Where a picture shows up in the listing below, omit it and output the rest exactly.
[Start of Attachment]
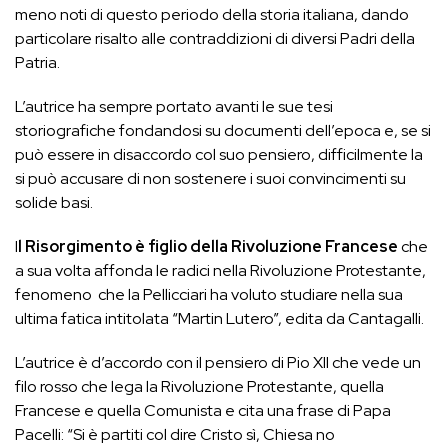
meno noti di questo periodo della storia italiana, dando
particolare risalto alle contraddizioni di diversi Padri della
Patria.
L’autrice ha sempre portato avanti le sue tesi
storiografiche fondandosi su documenti dell’epoca e, se si
può essere in disaccordo col suo pensiero, difficilmente la
si può accusare di non sostenere i suoi convincimenti su
solide basi.
I
l Risorgimento è figlio della Rivoluzione Francese
che
a sua volta affonda le radici nella Rivoluzione Protestante,
fenomeno che la Pellicciari ha voluto studiare nella sua
ultima fatica intitolata “Martin Lutero”, edita da Cantagalli.
L’autrice è d’accordo con il pensiero di Pio XII che vede un
filo rosso che lega la Rivoluzione Protestante, quella
Francese e quella Comunista e cita una frase di Papa
Pacelli: “Si è partiti col dire Cristo sì, Chiesa no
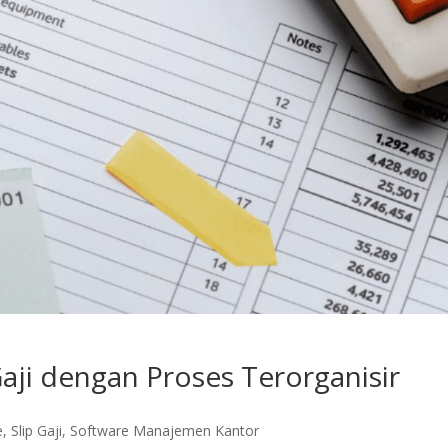
aji dengan Proses Terorganisir
e
,
Slip Gaji
,
Software Manajemen Kantor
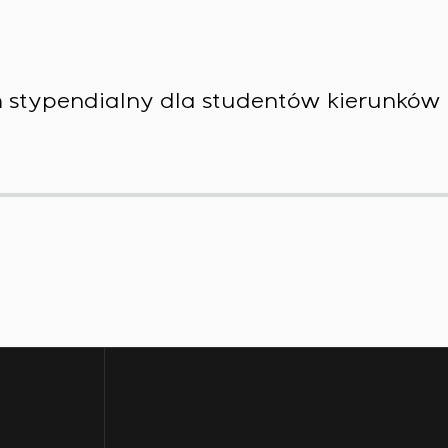
stypendialny dla studentów kierunków 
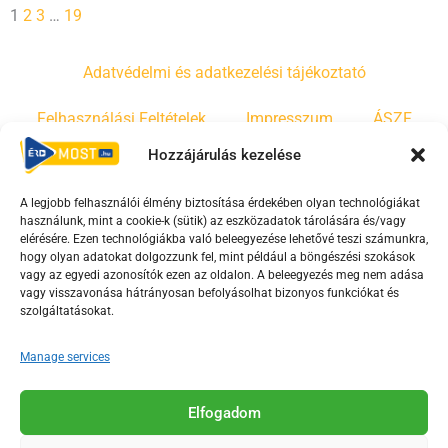
1
2
3
…
19
Adatvédelmi és adatkezelési tájékoztató
Felhasználási Feltételek
Impresszum
ÁSZF
Hozzájárulás kezelése
Irányelvek
Moderálási szabályzat
A legjobb felhasználói élmény biztosítása érdekében olyan technológiákat
használunk, mint a cookie-k (sütik) az eszközadatok tárolására és/vagy
F
Y
T
elérésére. Ezen technológiákba való beleegyezése lehetővé teszi számunkra,
hogy olyan adatokat dolgozzunk fel, mint például a böngészési szokások
a
o
i
vagy az egyedi azonosítók ezen az oldalon. A beleegyezés meg nem adása
c
u
k
vagy visszavonása hátrányosan befolyásolhat bizonyos funkciókat és
e
t
t
szolgáltatásokat.
b
u
o
Manage services
o
b
k
o
e
Az Érd Média médiaszolgáltatási tevékenységét a
k
-
Elfogadom
Médiatanács a Magyar Média Mecenatúra program
-
s
keretében támogatja.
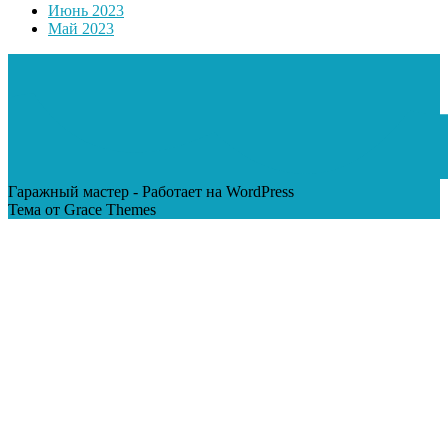
Июнь 2023
Май 2023
Гаражный мастер - Работает на WordPress
Тема от Grace Themes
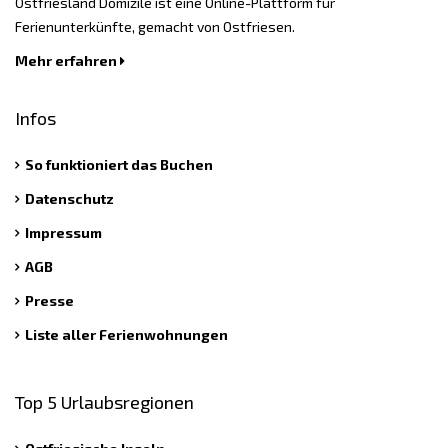
Ostfriesland Domizile ist eine Online-Plattform für
Ferienunterkünfte, gemacht von Ostfriesen.
Mehr erfahren
Infos
So funktioniert das Buchen
Datenschutz
Impressum
AGB
Presse
Liste aller Ferienwohnungen
Top 5 Urlaubsregionen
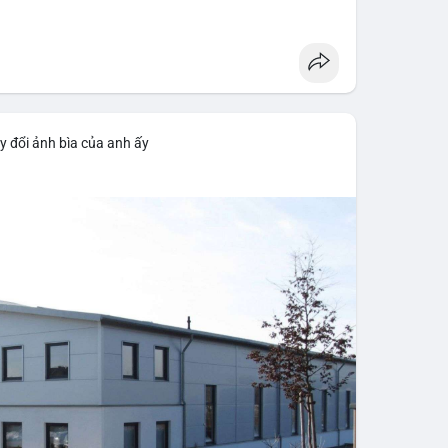
y đổi ảnh bìa của anh ấy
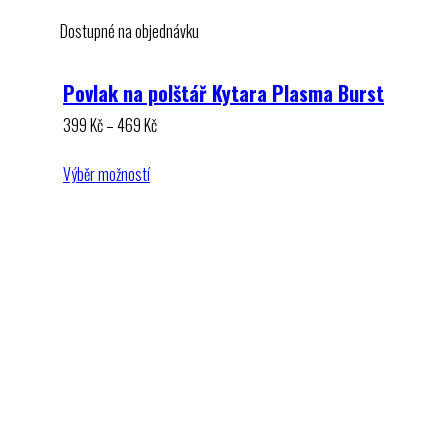
Dostupné na objednávku
Povlak na polštář Kytara Plasma Burst
Rozpětí
399
Kč
–
469
Kč
cen:
399 Kč
Výběr možností
až
469 Kč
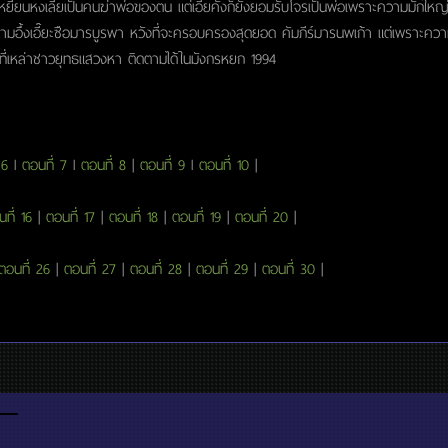
หยียนหงเลี่ยเป็นคนฆ่าพ่อของตน แต่เอี๊ยคังก็ยังยอมรับโจรเป็นพ่อเพราะความมักใหญ่ใฝ
ามอึ้งเอี๊ยะซือมารบูรพา หวังที่จะครอบครองสุดยอด คัมภีร์มารนพเก้า แต่เพราะความโล
์ที่เหล่าชาวยุทธแสวงหา ติดตามได้ในมังกรหยก 1994
 6
l
ตอนที่ 7
l
ตอนที่ 8
|
ตอนที่ 9
l
ตอนที่ 10
|
ที่ 16
|
ตอนที่ 17
|
ตอนที่ 18
|
ตอนที่ 19
|
ตอนที่ 20
|
ตอนที่ 26
|
ตอนที่ 27
|
ตอนที่ 28
|
ตอนที่ 29
|
ตอนที่ 30
|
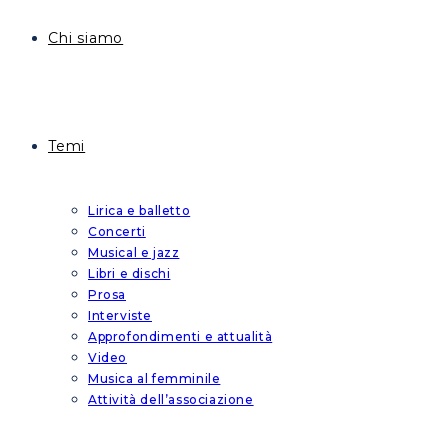
Chi siamo
Temi
Lirica e balletto
Concerti
Musical e jazz
Libri e dischi
Prosa
Interviste
Approfondimenti e attualità
Video
Musica al femminile
Attività dell’associazione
[End of Attachment]
• [Answer box]:
meno noti di questo periodo della storia italiana, dando
particolare risalto alle contraddizioni di diversi Padri della
Patria.
L’autrice ha sempre portato avanti le sue tesi
storiografiche fondandosi su documenti dell’epoca e, se si
può essere in disaccordo col suo pensiero, difficilmente la
si può accusare di non sostenere i suoi convincimenti su
solide basi.
I
l Risorgimento è figlio della Rivoluzione Francese
che
a sua volta affonda le radici nella Rivoluzione Protestante,
fenomeno che la Pellicciari ha voluto studiare nella sua
ultima fatica intitolata “Martin Lutero”, edita da Cantagalli.
L’autrice è d’accordo con il pensiero di Pio XII che vede un
filo rosso che lega la Rivoluzione Protestante, quella
Francese e quella Comunista e cita una frase di Papa
Pacelli: “Si è partiti col dire Cristo sì, Chiesa no
aji dengan Proses Terorganisir
e
,
Slip Gaji
,
Software Manajemen Kantor
stypendialny dla studentów kierunków 
1
2
3
…
19
Adatvédelmi és adatkezelési tájékoztató
Felhasználási Feltételek
Impresszum
ÁSZF
Hozzájárulás kezelése
Irányelvek
Moderálási szabályzat
A legjobb felhasználói élmény biztosítása érdekében olyan technológiákat
használunk, mint a cookie-k (sütik) az eszközadatok tárolására és/vagy
F
Y
T
elérésére. Ezen technológiákba való beleegyezése lehetővé teszi számunkra,
hogy olyan adatokat dolgozzunk fel, mint például a böngészési szokások
a
o
i
vagy az egyedi azonosítók ezen az oldalon. A beleegyezés meg nem adása
c
u
k
vagy visszavonása hátrányosan befolyásolhat bizonyos funkciókat és
e
t
t
szolgáltatásokat.
b
u
o
Manage services
o
b
k
o
e
Az Érd Média médiaszolgáltatási tevékenységét a
k
-
Elfogadom
Médiatanács a Magyar Média Mecenatúra program
-
s
keretében támogatja.
Июнь 2023
Май 2023
Гаражный мастер - Работает на WordPress
Тема от Grace Themes
Ostfriesland Domizile ist eine Online-Plattform für
Ferienunterkünfte, gemacht von Ostfriesen.
Mehr erfahren
Infos
So funktioniert das Buchen
Datenschutz
Impressum
AGB
Presse
Liste aller Ferienwohnungen
Top 5 Urlaubsregionen
y đổi ảnh bìa của anh ấy
Dostupné na objednávku
Povlak na polštář Kytara Plasma Burst
Rozpětí
399
Kč
–
469
Kč
cen:
399 Kč
Výběr možností
až
469 Kč
หยียนหงเลี่ยเป็นคนฆ่าพ่อของตน แต่เอี๊ยคังก็ยังยอมรับโจรเป็นพ่อเพราะความมักใหญ่ใฝ
ามอึ้งเอี๊ยะซือมารบูรพา หวังที่จะครอบครองสุดยอด คัมภีร์มารนพเก้า แต่เพราะความโล
์ที่เหล่าชาวยุทธแสวงหา ติดตามได้ในมังกรหยก 1994
 6
l
ตอนที่ 7
l
ตอนที่ 8
|
ตอนที่ 9
l
ตอนที่ 10
|
ที่ 16
|
ตอนที่ 17
|
ตอนที่ 18
|
ตอนที่ 19
|
ตอนที่ 20
|
ตอนที่ 26
|
ตอนที่ 27
|
ตอนที่ 28
|
ตอนที่ 29
|
ตอนที่ 30
|
Chi siamo
Temi
Lirica e balletto
Concerti
Musical e jazz
Libri e dischi
Prosa
Interviste
Approfondimenti e attualità
Video
Musica al femminile
Attività dell’associazione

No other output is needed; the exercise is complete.